VASHON ISLAND, Washington. – Sarah Day is a school nurse who deals with the issue of vaccine polarization on an idyllic Washington State island renowned for its rural beauty, counterculture lifestyle and low vaccination coverage.  Ever since she started living on Vashon Island more than 20 years ago, the nurse has been campaigning for children to fire their shots against a massive contingent of anti-vaccine parents in the close community of some 11,000 people Accessible by ferry Day said, a quiet 20-minute drive from Seattle.
And it might work now, thanks to a "perfect storm" of the changes that are happening on the island.
The school district of Vashon Island has seen a significant development increase in fully immunized children. The number of nursery school children who received the required state-mandated vaccines rose 31
"With the largest measles outbreak in 25 years, vaccine advocates are cheering on this apparent change that challenges Vashon's reputation as a hotbed of highly educated, anti-establishment parents who choose not to protect their children against preventable and potentially devastating diseases to vaccinate.  "We have been the flagships of the anti-vaccine or vaccine delay movement for so long," said Day.
It attributes rising numbers to increasingly visible pro-vaccine information, expanded access to images and media coverage of measles outbreaks in the Pacific Northwest and New York this year.
The island city, with its deep roots in organic farming, has long attracted those who want to escape the city's urban sprawl and others who are wary of putting chemicals into their bodies, be it in their food or in health care. Children run barefoot through untamed forests, and the families still grow fruit and vegetables without pesticides to consume in community homes.
Today, it also has a share of commuters, tourists and million dollar vacation homes with sweeping views of Mount Rainier and locals pushing for science that vaccines are safe.
Although the gains are remarkable, the Vashon School District still has one of the lowest vaccination rates in the US. It is well below the 95 percent target that a majority of schools achieve. Floating anywhere in the country, they are needed for herd immunity, which protects those who, for medical reasons or because they are too young, have not been vaccinated.
The majority of Vashon parents agree to some vaccines, especially the tetanus shot for their children playing outside on the wooded island. But many still stick to the official timetable of health officials' recommended shots. You can select some, but not all, and distribute them over a longer period of time.
Nicky Wilks, who grew up in Vashon and has three small children, said the change in attitudes meant that some pro-vaccine parents were excluded from rallies children who may not have their shots while teenagers who are not vaccinated, mocking openly.
"This is the worst scenario if we create physical barriers in our community," Wilks said.
He declined to say if his family is fully vaccinated, but he does not agree that dozens of shots are necessary from birth, though health authorities insist.
Gator Lanphear says he is "very judgmental" towards parents who do not vaccinate. He said that not only does he immunize his six-year-old twin daughters, but he also instils in them the importance of making their shots heroic.
"They understand that what they did benefits humanity. Yes, they got their ice cream for it, but they also kill polio, "said Lanphear.
The number of philosophical exceptions in Vashon has dropped dramatically, but overall, there are still 11.6 percent of students whose families do not choose to vaccinate. This is five times higher than the median nationwide.
Nonetheless, Vashon's progress can not be ignored, as it is unusual for immunization to so rapidly increase in a few short years if there is a deep-seated anti-vaccine vibe in the community. said William John Moss, a professor of epidemiology at Johns Hopkins University.
"It's a big climb, but they still have a long way to go," Moss said. "That's a lower vaccination rate than in many sub-Saharan Africa."
Day, the school nurse, has worked closely with the new Neighborcare Health clinics, the island's largest healthcare provider.

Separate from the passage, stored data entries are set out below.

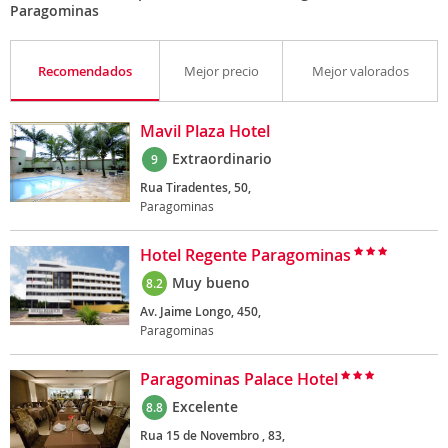
Paragominas
Recomendados
Mejor precio
Mejor valorados
Mavil Plaza Hotel
Extraordinario
9
Rua Tiradentes, 50,
Paragominas
Hotel Regente Paragominas
Muy bueno
8.2
Av. Jaime Longo, 450,
Paragominas
Paragominas Palace Hotel
Excelente
8.8
Rua 15 de Novembro , 83,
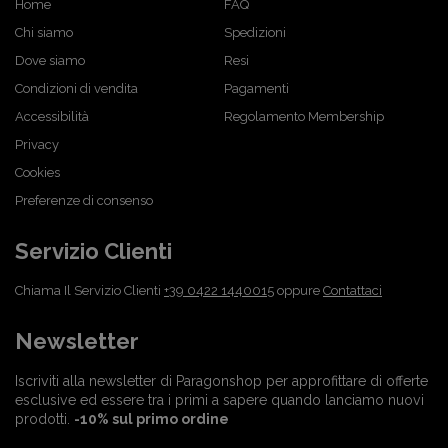
Home
FAQ
Chi siamo
Spedizioni
Dove siamo
Resi
Condizioni di vendita
Pagamenti
Accessibilità
Regolamento Membership
Privacy
Cookies
Preferenze di consenso
Servizio Clienti
Chiama Il Servizio Clienti
+39 0422 1440015
oppure
Contattaci
Newsletter
Iscriviti alla newsletter di Paragonshop per approfittare di offerte
esclusive ed essere tra i primi a sapere quando lanciamo nuovi
prodotti.
-10% sul primo ordine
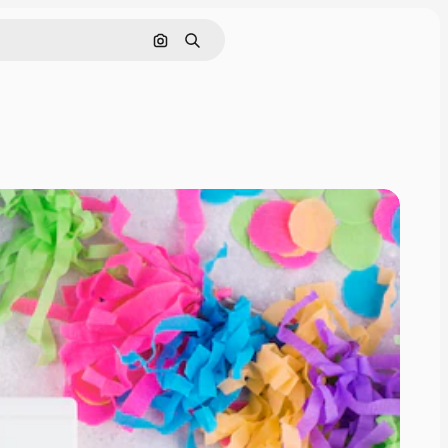
Nach Bild suchen
Suchen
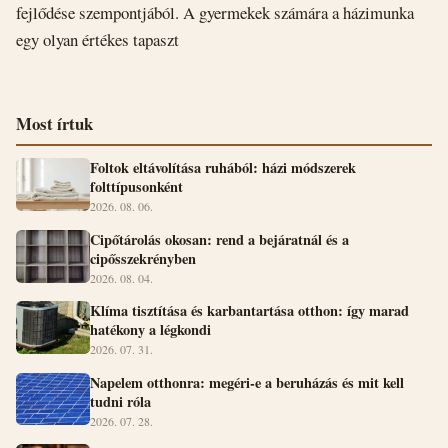
fejlődése szempontjából. A gyermekek számára a házimunka
egy olyan értékes tapaszt
Most írtuk
Foltok eltávolítása ruhából: házi módszerek
folttípusonként
2026. 08. 06.
Cipőtárolás okosan: rend a bejáratnál és a
cipősszekrényben
2026. 08. 04.
Klíma tisztítása és karbantartása otthon: így marad
hatékony a légkondi
2026. 07. 31.
Napelem otthonra: megéri-e a beruházás és mit kell
tudni róla
2026. 07. 28.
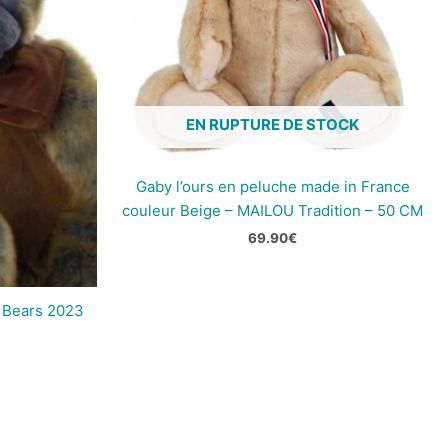
EN RUPTURE DE STOCK
Gaby l’ours en peluche made in France
couleur Beige – MAILOU Tradition – 50 CM
69.90
€
 Bears 2023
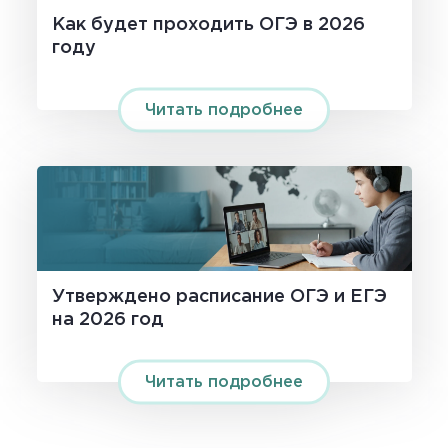
Как будет проходить ОГЭ в 2026
году
Читать подробнее
Утверждено расписание OГЭ и ЕГЭ
на 2026 год
Читать подробнее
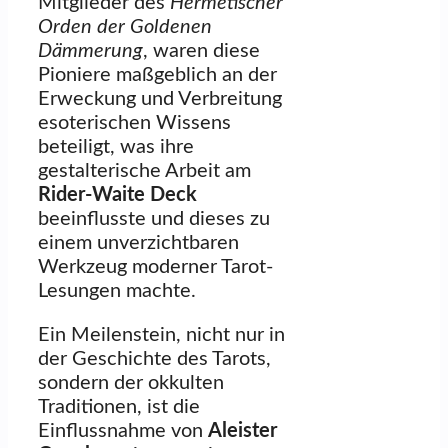
Mitglieder des
Hermetischer
Orden der Goldenen
Dämmerung
, waren diese
Pioniere maßgeblich an der
Erweckung und Verbreitung
esoterischen Wissens
beteiligt, was ihre
gestalterische Arbeit am
Rider-Waite Deck
beeinflusste und dieses zu
einem unverzichtbaren
Werkzeug moderner Tarot-
Lesungen machte.
Ein Meilenstein, nicht nur in
der Geschichte des Tarots,
sondern der okkulten
Traditionen, ist die
Einflussnahme von
Aleister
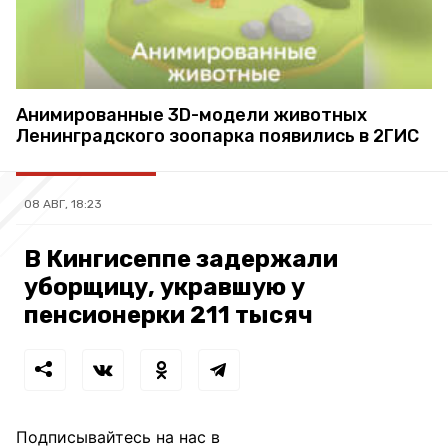
Анимированные 3D-модели животных
Ленинградского зоопарка появились в 2ГИС
08 АВГ, 18:23
В Кингисеппе задержали
уборщицу, укравшую у
пенсионерки 211 тысяч
Подписывайтесь на нас в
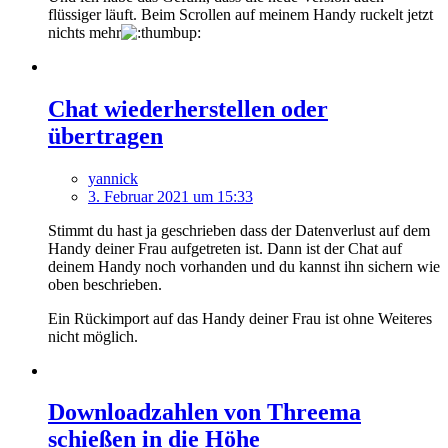
flüssiger läuft. Beim Scrollen auf meinem Handy ruckelt jetzt
nichts mehr
Chat wiederherstellen oder
übertragen
yannick
3. Februar 2021 um 15:33
Stimmt du hast ja geschrieben dass der Datenverlust auf dem
Handy deiner Frau aufgetreten ist. Dann ist der Chat auf
deinem Handy noch vorhanden und du kannst ihn sichern wie
oben beschrieben.
Ein Rückimport auf das Handy deiner Frau ist ohne Weiteres
nicht möglich.
Downloadzahlen von Threema
schießen in die Höhe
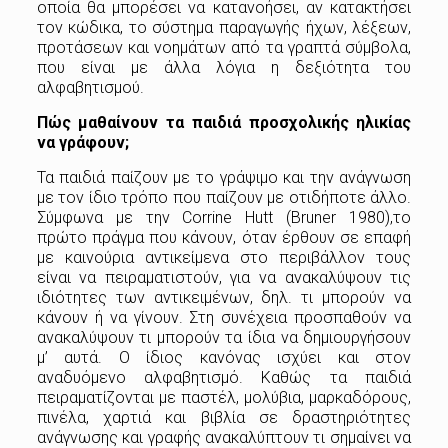
οποία θα μπορέσει να κατανοήσει, αν κατακτήσει
τον κώδικα, το σύστημα παραγωγής ήχων, λέξεων,
προτάσεων και νοημάτων από τα γραπτά σύμβολα,
που είναι με άλλα λόγια η δεξιότητα του
αλφαβητισμού.
Πώς μαθαίνουν τα παιδιά προσχολικής ηλικίας
να γράφουν;
Τα παιδιά παίζουν με το γράψιμο και την ανάγνωση
με τον ίδιο τρόπο που παίζουν με οτιδήποτε άλλο.
Σύμφωνα με την Corrine Hutt (Bruner 1980),το
πρώτο πράγμα που κάνουν, όταν έρθουν σε επαφή
με καινούρια αντικείμενα στο περιβάλλον τους
είναι να πειραματιστούν, για να ανακαλύψουν τις
ιδιότητες των αντικειμένων, δηλ. τι μπορούν να
κάνουν ή να γίνουν. Στη συνέχεια προσπαθούν να
ανακαλύψουν τι μπορούν τα ίδια να δημιουργήσουν
μ’ αυτά. Ο ίδιος κανόνας ισχύει και στον
αναδυόμενο αλφαβητισμό. Καθώς τα παιδιά
πειραματίζονται με παστέλ, μολύβια, μαρκαδόρους,
πινέλα, χαρτιά και βιβλία σε δραστηριότητες
ανάγνωσης και γραφής ανακαλύπτουν τι σημαίνει να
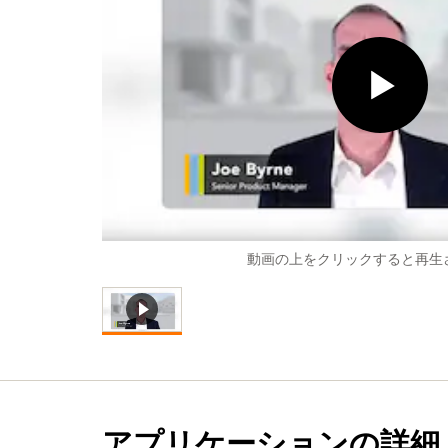
動画の上をクリックすると再生
アプリケーションの詳細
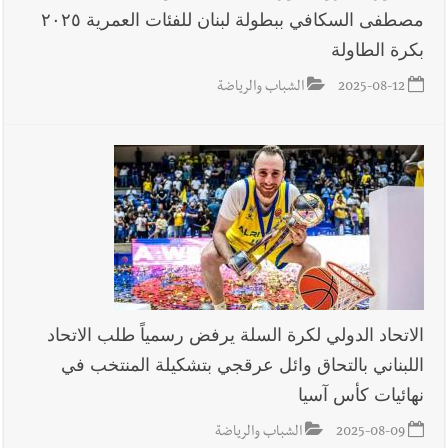
مصطفى السكافي ببطولة لبنان للفئات العمرية ٢٠٢٥
بكرة الطاولة
2025-08-12
الشباب والرياضة
الاتحاد الدولي لكرة السلة يرفض رسمياً طلب الاتحاد
اللبناني بالتحاق وائل عرقجي بتشكيلة المنتخب في
نهائيات كأس آسيا
2025-08-09
الشباب والرياضة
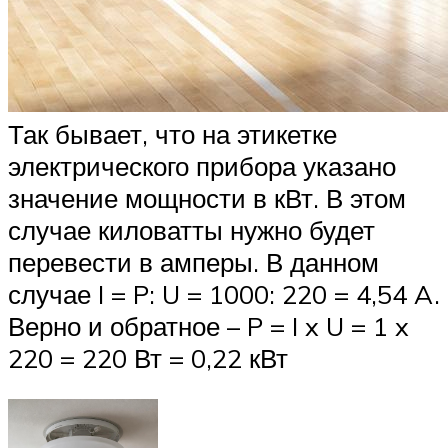
Так бывает, что на этикетке
электрического прибора указано
значение мощности в кВт. В этом
случае киловатты нужно будет
перевести в амперы. В данном
случае I = P: U = 1000: 220 = 4,54 A.
Верно и обратное – P = I x U = 1 x
220 = 220 Вт = 0,22 кВт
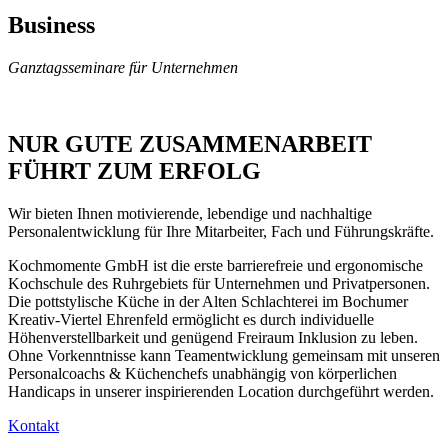
Business
Ganztagsseminare für Unternehmen
NUR GUTE ZUSAMMENARBEIT
FÜHRT ZUM ERFOLG
Wir bieten Ihnen motivierende, lebendige und nachhaltige
Personalentwicklung für Ihre Mitarbeiter, Fach und Führungskräfte.
Kochmomente GmbH ist die erste barrierefreie und ergonomische
Kochschule des Ruhrgebiets für Unternehmen und Privatpersonen.
Die pottstylische Küche in der Alten Schlachterei im Bochumer
Kreativ-Viertel Ehrenfeld ermöglicht es durch individuelle
Höhenverstellbarkeit und genügend Freiraum Inklusion zu leben.
Ohne Vorkenntnisse kann Teamentwicklung gemeinsam mit unseren
Personalcoachs & Küchenchefs unabhängig von körperlichen
Handicaps in unserer inspirierenden Location durchgeführt werden.
Kontakt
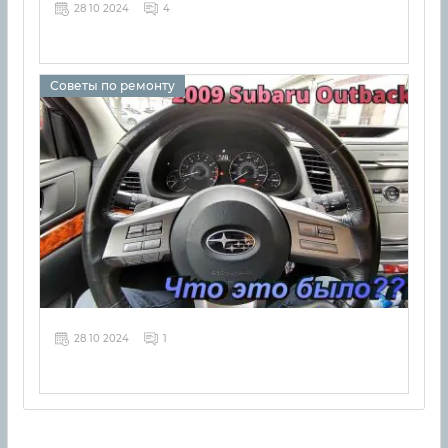
28 10 2024
4
Советы по ремонту
28 10 2024
1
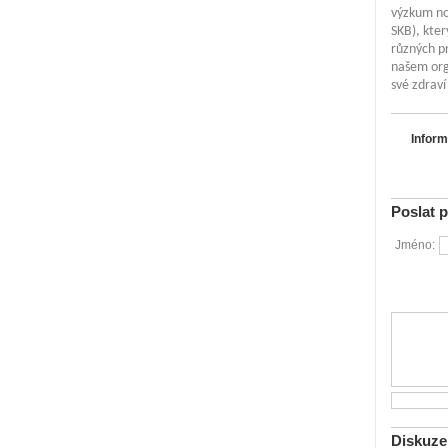
výzkum no
SKB), kter
různých pr
našem org
své zdraví
Inform
Poslat 
Jméno:
Diskuze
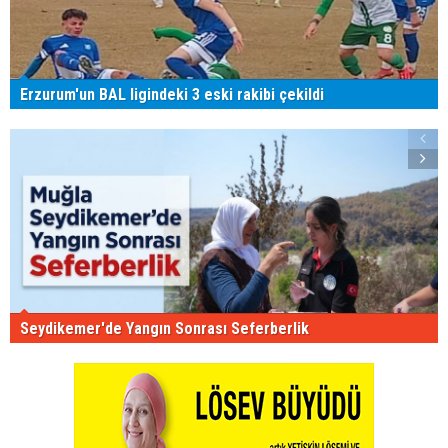
Erzurum'un BAL ligindeki 3 eski rakibi çekildi
Seydikemer'de Yangın Sonrası Seferberlik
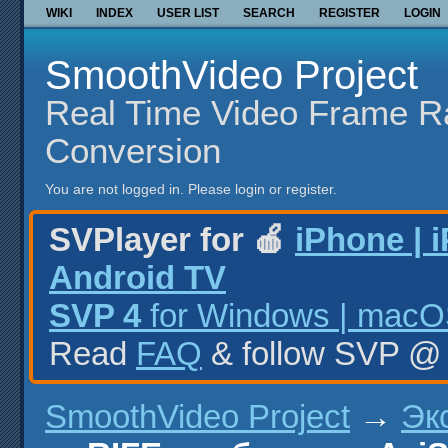
WIKI
INDEX
USER LIST
SEARCH
REGISTER
LOGIN
SmoothVideo Project
Real Time Video Frame R
Conversion
You are not logged in.
Please login or register.
SVPlayer for 🍎
iPhone | 
Android TV
SVP 4
for Windows | macOS
Read
FAQ
& follow SVP 
SmoothVideo Project
→
Эк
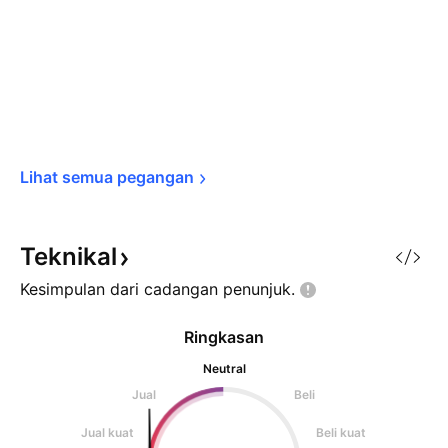
Lihat semua 
pegangan
Teknikal
Kesimpulan dari cadangan
penunjuk.
Ringkasan
Neutral
Jual
Beli
Jual kuat
Beli kuat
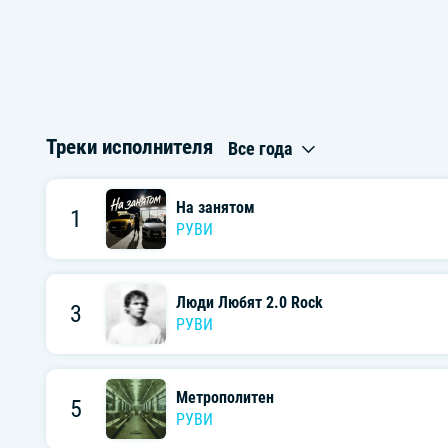
Треки исполнителя
Все года
На занятом
1
РУВИ
Люди Любят 2.0 Rock
3
РУВИ
Метрополитен
5
РУВИ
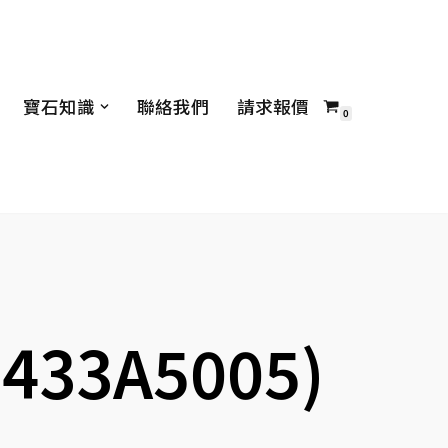
寶石知識
聯絡我們
請求報價
0
433A5005)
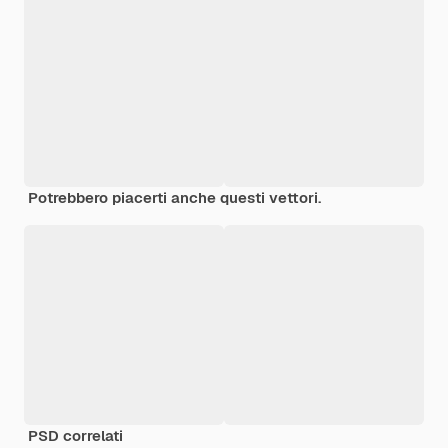
Potrebbero piacerti anche questi vettori.
PSD correlati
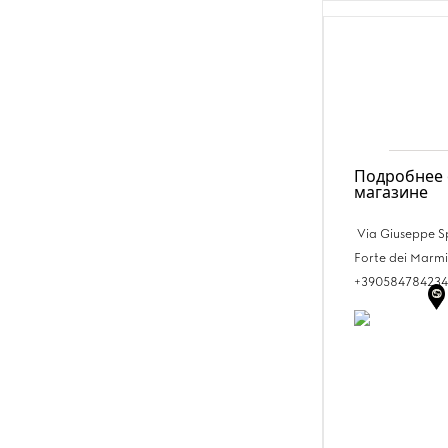
Подробнее 
магазине
Via Giuseppe Sp
Forte dei Marmi
+390584784234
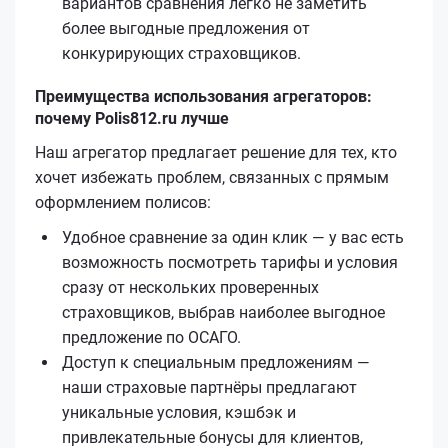
вариантов сравнения легко не заметить
более выгодные предложения от
конкурирующих страховщиков.
Преимущества использования агрегаторов:
почему Polis812.ru лучше
Наш агрегатор предлагает решение для тех, кто
хочет избежать проблем, связанных с прямым
оформлением полисов:
Удобное сравнение за один клик — у вас есть
возможность посмотреть тарифы и условия
сразу от нескольких проверенных
страховщиков, выбрав наиболее выгодное
предложение по ОСАГО.
Доступ к специальным предложениям —
наши страховые партнёры предлагают
уникальные условия, кэшбэк и
привлекательные бонусы для клиентов,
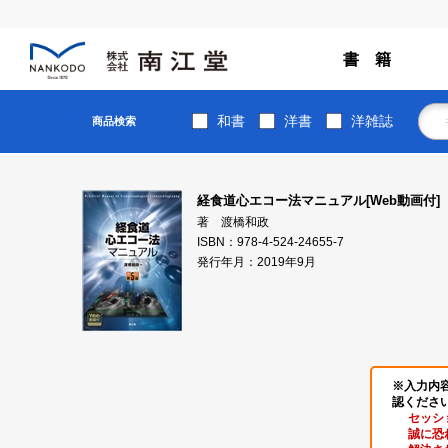
書 籍
和書
洋書
洋雑誌
商品検索
経食道心エコー法マニュアル[Web動画付]
著 渡橋和政
ISBN：978-4-524-24655-7
発行年月：2019年9月
※入力内
認くださ
セッシ
誠に恐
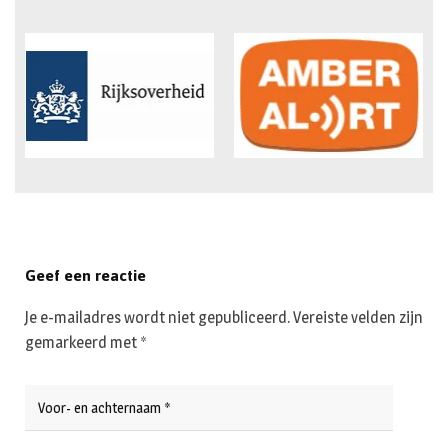
Geef een reactie
Je e-mailadres wordt niet gepubliceerd.
Vereiste velden zijn
gemarkeerd met
*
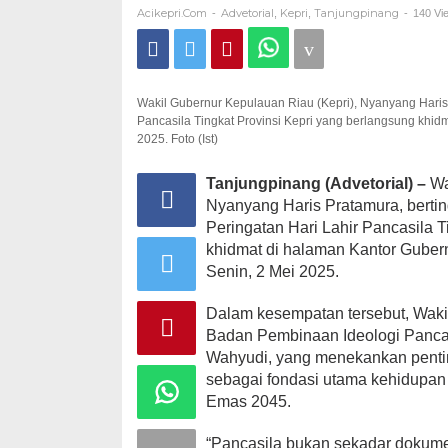
Menuju
Acikepri.com
Advetorial
Kepri
Tanjungpinang
-
,
,
-
140 Vi
Indonesia
Emas
Wakil Gubernur Kepulauan Riau (Kepri), Nyanyang Haris 
Pancasila Tingkat Provinsi Kepri yang berlangsung khi
2025. Foto (Ist)
Tanjungpinang (Advetorial) –
Wa
Nyanyang Haris Pratamura, berti
Peringatan Hari Lahir Pancasila T
khidmat di halaman Kantor Guber
Senin, 2 Mei 2025.
Dalam kesempatan tersebut, Wak
Badan Pembinaan Ideologi Pancas
Wahyudi, yang menekankan penti
sebagai fondasi utama kehidupan
Emas 2045.
“Pancasila bukan sekadar dokumen 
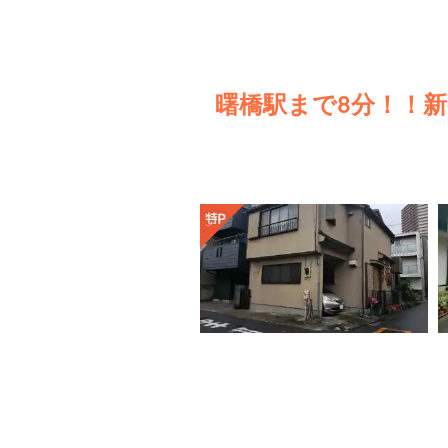
曙橋駅まで8分！！新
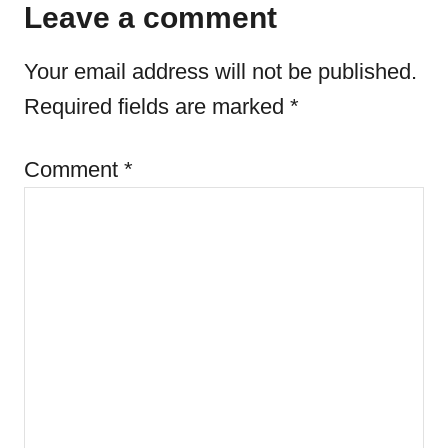
o
Leave a comment
n
r
i
Your email address will not be published.
e
s
Required fields are marked
*
Comment
*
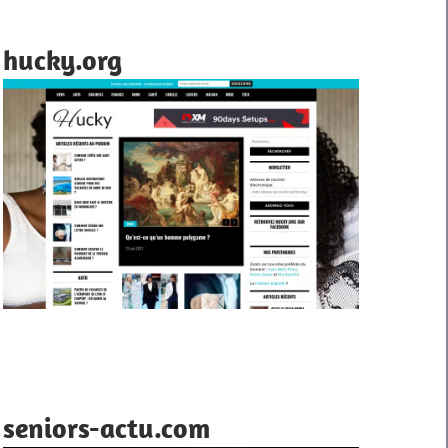
hucky.org
seniors-actu.com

Together, they aggressively remind families of when vaccinations are due and advise them on their concerns, whether based on scientific evidence or not.
"The message really comes through. I feel the tide is really spinning on the island, "said Day.
A two-year high school health center was particularly successful. The charitable clinic is partly funded by a grant from the county, which allows free funding for all low-income or uninsured students on the island. Today, about half of the 1,615 students in the school system are registered patients, and another 43 children who attend a private school or teach at home use the clinic.
Manager Stephanie Keller said the center has received an increase in calls from concerned parents like Washington State battles to stem a measles outbreak that affects at least 78 people, including seven reported near Vashon. According to the Centers for Disease Control, on May 10, 839 people in 23 states were infected with measles.
The outbreak prompted Jay Inslee to declare a state of emergency and to sign a law that eliminates personal or philosophical issues exceptions to the measles, mumps and rubella vaccine needed before attending a daycare or school. However, parents can still apply for a medical or religious exemption.
Some critics say the Vashon school system data are not representative of the population, as there are many families on the island that are disconnected from the power grid. Advocates of vaccines argue that this is an important benchmark, as the numbers from a previous island-wide survey were in line with public-sector data.
And there are other signs as well. The best services in the student health center are vaccinations, said Keller.
"That surprised us," said Keller. "They think Vashon is a hippie place where no one is vaccinating."